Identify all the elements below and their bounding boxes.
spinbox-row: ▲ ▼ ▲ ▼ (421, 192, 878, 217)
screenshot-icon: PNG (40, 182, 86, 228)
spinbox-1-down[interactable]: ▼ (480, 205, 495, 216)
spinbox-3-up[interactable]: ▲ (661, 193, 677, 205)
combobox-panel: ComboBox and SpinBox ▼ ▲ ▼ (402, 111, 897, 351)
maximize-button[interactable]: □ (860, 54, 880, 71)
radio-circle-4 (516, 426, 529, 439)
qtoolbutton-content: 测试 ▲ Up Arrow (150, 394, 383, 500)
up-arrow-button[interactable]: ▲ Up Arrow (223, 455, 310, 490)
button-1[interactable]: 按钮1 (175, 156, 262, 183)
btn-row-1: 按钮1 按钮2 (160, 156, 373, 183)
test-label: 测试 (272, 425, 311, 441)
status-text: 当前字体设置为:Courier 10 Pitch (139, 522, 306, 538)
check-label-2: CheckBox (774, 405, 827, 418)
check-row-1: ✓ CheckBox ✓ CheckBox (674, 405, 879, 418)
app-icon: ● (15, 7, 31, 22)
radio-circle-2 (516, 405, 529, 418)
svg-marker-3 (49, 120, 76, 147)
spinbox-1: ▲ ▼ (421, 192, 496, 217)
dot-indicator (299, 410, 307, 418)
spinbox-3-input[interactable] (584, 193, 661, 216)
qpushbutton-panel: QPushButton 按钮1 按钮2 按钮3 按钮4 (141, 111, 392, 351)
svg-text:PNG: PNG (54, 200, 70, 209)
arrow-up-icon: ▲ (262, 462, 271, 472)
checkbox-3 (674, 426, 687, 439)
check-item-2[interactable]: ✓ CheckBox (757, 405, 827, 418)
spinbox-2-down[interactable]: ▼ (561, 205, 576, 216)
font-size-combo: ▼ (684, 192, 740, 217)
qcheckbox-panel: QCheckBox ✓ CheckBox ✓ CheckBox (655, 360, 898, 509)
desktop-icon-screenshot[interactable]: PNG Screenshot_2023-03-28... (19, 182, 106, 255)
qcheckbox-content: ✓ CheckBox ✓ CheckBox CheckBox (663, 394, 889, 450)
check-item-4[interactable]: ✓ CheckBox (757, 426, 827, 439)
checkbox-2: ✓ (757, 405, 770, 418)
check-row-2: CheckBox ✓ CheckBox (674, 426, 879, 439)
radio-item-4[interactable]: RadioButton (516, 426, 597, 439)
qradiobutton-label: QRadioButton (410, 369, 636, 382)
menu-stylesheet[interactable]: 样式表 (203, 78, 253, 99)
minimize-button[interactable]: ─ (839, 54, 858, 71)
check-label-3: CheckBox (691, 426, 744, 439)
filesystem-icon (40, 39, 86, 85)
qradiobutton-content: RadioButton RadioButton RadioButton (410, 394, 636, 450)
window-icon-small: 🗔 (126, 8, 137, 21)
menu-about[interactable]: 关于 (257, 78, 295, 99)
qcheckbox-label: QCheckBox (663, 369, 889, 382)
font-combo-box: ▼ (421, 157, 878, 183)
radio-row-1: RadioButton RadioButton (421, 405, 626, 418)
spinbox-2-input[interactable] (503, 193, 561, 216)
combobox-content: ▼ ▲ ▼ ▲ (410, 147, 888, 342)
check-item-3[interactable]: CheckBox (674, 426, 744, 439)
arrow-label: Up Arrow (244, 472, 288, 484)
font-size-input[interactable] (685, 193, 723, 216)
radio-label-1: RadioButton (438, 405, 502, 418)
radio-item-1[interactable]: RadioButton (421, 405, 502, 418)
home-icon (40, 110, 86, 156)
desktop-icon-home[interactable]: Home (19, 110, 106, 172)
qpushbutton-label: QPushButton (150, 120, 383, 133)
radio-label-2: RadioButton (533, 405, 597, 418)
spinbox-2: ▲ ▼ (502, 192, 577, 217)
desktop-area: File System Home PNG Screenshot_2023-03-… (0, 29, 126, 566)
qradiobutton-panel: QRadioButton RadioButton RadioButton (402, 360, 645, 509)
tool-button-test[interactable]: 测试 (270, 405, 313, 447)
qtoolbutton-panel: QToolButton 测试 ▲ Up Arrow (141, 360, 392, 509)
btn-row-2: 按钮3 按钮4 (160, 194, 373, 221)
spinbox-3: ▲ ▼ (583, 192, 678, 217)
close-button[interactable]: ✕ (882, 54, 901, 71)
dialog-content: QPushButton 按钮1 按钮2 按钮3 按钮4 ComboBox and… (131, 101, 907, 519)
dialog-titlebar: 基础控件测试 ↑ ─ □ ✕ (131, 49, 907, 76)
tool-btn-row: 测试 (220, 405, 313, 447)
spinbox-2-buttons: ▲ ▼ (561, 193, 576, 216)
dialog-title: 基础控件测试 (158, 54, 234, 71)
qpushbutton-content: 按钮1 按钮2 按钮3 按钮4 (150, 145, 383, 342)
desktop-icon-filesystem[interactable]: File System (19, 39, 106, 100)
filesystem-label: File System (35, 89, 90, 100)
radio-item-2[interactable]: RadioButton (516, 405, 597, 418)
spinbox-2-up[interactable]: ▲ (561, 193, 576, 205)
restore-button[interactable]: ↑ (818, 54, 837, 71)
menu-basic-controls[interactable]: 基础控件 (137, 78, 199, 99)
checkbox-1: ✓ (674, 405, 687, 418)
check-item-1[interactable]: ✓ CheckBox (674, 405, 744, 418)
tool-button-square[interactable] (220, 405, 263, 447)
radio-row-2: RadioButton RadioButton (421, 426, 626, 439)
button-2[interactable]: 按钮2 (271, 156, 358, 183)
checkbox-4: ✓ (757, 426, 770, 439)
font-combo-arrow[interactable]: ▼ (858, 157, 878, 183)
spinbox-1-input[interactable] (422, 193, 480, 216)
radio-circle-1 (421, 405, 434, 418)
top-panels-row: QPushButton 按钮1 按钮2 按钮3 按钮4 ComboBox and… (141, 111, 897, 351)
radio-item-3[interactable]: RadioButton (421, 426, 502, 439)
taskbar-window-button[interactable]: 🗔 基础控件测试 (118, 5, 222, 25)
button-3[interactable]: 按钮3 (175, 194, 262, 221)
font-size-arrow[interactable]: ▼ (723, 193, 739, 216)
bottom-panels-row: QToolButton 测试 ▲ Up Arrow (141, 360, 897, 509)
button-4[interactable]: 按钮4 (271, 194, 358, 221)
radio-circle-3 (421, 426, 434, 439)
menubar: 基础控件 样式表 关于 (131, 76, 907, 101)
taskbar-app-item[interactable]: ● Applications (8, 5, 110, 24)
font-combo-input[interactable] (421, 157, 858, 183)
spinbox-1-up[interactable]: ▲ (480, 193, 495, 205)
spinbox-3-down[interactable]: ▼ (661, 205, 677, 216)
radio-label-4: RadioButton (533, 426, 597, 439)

□ □ □ □

■ **TASK TO CARRY OUT**: Search the records for the string "test" and report each line that has it.

■ **TASK RESPONSE**:
test-label: 测试 (272, 425, 311, 441)
tool-button-test[interactable]: 测试 (270, 405, 313, 447)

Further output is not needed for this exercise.